23.3.10

Tic tac, tic tac, tic tac



Ontem arranquei meu coração. Coloquei no lugar um relógio desses de corda. Quero ouvir bem alto o tic tac, tic tac, tic tac e poder girar, girar quando fraquinho ele estiver, até voltar a pulsar e gritar o tic tac aos quatro cantos. Voltas, muitas voltas quero dar com esse novo coração. Nada de tempo perdido, quanto mais perda de tempo. Fiquei na dúvida se contratava um cuco, mas pensei: e se ele for daqueles intrometidos? Melhor não!
Posso escutá-lo nesse momento e sei que daqui a pouco o ponteiro grande estará no nove e o pequeno no três. Nada de armadilhas e infartos. Quando a saudade vier vou lá e adianto uma ou duas horinhas. Se o sono não aparecer volto quantos trinta minutos forem necessários.
Com o coração antigo deixei uma paixão secreta. Sim, ele me traiu, pegando-me de sobressalto. Quando vi, estava com ele quase saindo pela boca, foi a gota d´agua. Como assim? Ousado e auto-suficiente se achou no direito de me pregar essa peça.
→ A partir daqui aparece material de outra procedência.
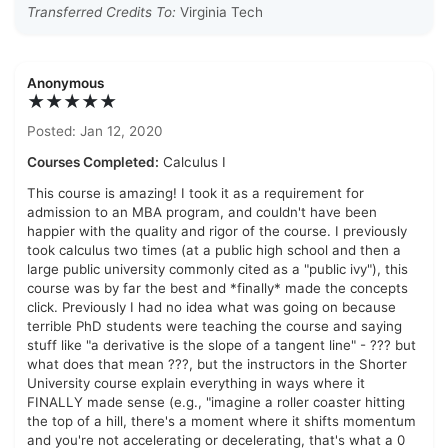
Transferred Credits To:
Virginia Tech
Anonymous
★★★★★
Posted: Jan 12, 2020
Courses Completed:
Calculus I
This course is amazing! I took it as a requirement for
admission to an MBA program, and couldn't have been
happier with the quality and rigor of the course. I previously
took calculus two times (at a public high school and then a
large public university commonly cited as a "public ivy"), this
course was by far the best and *finally* made the concepts
click. Previously I had no idea what was going on because
terrible PhD students were teaching the course and saying
stuff like "a derivative is the slope of a tangent line" - ??? but
what does that mean ???, but the instructors in the Shorter
University course explain everything in ways where it
FINALLY made sense (e.g., "imagine a roller coaster hitting
the top of a hill, there's a moment where it shifts momentum
and you're not accelerating or decelerating, that's what a 0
Agora esta lá, dentro de uma caixa, atrás das cobertas, no fundo do guarda-roupas. Tornei-me meu cardiologista.
Já me prometi: todas as noites colocarei ele pra carregar, assim aproveitarei o dia todo ao som do tic tac, tic tac! Hum... será que terei sonhos com esse novo coração? Será que ele me fará ouvir a mesma música cinquenta e duas vezes? Melhor dar mais corda, acho que ele esta parando. Nem prestei atenção no tempo da garantia. Tomara que ele não estrague tão cedo. Estou confiante. Tic tac, tic tac, tic tac!